# Problem:
Go through the material below and copy all lines with "user".

# Supplied material:
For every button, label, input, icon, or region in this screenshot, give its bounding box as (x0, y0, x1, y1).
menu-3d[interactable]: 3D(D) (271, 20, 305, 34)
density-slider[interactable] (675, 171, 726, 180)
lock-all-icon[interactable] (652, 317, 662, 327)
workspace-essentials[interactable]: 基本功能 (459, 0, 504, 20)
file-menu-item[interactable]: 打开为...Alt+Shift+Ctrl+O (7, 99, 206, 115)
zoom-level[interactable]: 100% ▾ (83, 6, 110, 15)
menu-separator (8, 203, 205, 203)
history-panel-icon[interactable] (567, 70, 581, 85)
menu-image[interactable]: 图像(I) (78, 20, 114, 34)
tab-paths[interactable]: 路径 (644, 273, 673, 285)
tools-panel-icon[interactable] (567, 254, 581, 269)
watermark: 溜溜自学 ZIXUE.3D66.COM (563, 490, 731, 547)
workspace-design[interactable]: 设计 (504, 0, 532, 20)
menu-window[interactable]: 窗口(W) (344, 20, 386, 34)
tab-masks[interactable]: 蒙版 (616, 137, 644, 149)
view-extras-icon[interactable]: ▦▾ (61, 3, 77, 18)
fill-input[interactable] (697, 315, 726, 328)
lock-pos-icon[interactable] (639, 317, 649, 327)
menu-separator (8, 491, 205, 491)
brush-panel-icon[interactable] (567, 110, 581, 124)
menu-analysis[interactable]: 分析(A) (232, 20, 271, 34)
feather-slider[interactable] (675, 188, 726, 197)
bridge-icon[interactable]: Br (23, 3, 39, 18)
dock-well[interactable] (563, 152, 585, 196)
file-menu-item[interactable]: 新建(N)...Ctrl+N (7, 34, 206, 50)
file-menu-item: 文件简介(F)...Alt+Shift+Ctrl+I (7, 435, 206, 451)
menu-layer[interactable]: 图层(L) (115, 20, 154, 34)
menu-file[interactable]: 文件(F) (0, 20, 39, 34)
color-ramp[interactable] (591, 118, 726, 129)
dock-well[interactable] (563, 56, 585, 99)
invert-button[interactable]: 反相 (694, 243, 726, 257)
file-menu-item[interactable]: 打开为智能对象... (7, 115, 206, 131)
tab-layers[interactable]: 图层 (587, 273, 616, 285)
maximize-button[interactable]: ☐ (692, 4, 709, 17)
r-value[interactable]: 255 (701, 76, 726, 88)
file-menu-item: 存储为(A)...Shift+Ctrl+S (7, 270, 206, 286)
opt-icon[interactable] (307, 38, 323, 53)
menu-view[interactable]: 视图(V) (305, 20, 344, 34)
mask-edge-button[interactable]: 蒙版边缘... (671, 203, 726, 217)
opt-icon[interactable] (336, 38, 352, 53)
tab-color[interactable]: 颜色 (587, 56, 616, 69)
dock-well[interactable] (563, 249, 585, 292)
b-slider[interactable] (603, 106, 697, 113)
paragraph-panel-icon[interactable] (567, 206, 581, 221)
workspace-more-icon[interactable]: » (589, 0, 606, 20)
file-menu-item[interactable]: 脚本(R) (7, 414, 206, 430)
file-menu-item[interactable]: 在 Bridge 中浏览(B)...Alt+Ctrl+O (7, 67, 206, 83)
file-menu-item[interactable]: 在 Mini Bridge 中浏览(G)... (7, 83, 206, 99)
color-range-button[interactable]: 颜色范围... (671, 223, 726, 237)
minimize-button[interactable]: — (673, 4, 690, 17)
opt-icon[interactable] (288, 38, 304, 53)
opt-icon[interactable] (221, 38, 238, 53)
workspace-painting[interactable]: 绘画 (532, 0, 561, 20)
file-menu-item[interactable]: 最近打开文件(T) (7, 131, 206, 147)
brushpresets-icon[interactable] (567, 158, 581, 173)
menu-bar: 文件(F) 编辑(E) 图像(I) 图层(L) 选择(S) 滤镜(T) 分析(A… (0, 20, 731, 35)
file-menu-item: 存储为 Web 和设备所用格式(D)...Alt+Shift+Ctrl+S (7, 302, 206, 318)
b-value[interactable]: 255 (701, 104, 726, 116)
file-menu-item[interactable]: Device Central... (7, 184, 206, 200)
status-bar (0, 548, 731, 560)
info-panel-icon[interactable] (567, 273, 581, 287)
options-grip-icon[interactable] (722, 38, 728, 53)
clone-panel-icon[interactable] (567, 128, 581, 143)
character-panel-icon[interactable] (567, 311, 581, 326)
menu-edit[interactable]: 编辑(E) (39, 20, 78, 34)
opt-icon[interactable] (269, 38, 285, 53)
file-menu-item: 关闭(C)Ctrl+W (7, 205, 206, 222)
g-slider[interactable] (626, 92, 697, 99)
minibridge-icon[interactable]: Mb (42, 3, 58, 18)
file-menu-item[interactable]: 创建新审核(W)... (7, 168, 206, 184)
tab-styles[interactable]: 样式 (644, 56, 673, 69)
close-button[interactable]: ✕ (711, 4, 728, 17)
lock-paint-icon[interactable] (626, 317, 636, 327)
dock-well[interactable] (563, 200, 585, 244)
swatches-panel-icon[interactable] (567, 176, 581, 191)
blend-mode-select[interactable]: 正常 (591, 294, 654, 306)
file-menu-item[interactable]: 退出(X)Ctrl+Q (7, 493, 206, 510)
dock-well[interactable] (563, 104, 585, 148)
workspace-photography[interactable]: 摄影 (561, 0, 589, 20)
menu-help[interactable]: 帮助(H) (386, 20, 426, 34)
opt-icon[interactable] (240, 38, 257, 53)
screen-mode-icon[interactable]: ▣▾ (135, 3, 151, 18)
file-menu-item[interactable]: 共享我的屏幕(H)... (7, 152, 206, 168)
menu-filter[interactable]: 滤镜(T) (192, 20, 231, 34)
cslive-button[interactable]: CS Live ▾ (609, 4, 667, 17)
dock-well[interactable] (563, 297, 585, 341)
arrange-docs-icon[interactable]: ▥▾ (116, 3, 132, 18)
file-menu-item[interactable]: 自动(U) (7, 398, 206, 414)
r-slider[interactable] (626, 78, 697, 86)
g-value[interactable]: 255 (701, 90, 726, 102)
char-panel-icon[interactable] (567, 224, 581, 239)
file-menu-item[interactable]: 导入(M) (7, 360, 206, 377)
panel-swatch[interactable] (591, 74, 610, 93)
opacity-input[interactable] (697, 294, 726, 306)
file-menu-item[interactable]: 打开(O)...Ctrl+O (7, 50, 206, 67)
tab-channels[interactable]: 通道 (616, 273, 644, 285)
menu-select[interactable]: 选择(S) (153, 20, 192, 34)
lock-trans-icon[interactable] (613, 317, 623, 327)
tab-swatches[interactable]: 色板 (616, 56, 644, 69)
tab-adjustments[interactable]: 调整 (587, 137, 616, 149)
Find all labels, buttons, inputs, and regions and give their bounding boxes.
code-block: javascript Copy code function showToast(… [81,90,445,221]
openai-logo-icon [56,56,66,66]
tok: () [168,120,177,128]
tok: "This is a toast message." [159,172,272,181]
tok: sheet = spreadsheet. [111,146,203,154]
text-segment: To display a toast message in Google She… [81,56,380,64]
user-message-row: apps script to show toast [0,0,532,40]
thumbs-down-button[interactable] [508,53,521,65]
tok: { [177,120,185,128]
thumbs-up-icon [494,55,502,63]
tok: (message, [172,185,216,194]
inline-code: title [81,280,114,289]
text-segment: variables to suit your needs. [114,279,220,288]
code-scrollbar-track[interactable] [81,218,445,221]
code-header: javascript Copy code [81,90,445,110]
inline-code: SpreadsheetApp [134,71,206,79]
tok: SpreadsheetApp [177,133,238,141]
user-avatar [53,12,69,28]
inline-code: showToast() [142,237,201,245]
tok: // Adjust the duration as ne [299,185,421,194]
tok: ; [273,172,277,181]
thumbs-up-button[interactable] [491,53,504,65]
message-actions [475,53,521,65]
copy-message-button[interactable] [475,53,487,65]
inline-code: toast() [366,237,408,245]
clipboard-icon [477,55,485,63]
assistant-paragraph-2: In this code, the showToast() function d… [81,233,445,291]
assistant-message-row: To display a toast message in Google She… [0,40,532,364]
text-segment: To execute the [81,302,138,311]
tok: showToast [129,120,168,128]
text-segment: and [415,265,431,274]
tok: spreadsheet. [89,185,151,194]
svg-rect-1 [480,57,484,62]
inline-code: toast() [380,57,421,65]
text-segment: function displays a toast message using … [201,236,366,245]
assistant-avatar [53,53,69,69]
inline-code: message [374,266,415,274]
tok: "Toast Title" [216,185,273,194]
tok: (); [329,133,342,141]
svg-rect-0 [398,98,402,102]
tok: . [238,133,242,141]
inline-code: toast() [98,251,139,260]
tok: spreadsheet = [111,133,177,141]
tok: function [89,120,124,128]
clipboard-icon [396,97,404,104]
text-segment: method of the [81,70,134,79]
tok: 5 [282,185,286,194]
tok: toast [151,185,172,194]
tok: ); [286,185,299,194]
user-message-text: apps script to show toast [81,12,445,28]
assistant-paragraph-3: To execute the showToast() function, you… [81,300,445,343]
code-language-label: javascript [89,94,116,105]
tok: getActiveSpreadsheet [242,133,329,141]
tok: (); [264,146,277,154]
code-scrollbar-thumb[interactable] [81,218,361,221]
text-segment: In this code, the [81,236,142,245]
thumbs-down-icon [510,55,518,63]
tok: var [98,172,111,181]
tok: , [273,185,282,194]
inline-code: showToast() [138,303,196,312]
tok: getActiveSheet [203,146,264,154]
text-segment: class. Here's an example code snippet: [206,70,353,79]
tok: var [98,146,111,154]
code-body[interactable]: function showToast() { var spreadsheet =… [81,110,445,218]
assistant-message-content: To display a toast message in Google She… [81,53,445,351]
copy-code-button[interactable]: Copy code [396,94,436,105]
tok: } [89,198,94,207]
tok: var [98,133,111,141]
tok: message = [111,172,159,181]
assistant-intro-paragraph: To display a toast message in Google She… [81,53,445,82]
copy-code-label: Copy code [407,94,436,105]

# Written reply:
user-message-row: apps script to show toast [0,0,532,40]
user-avatar [53,12,69,28]
user-message-text: apps script to show toast [81,12,445,28]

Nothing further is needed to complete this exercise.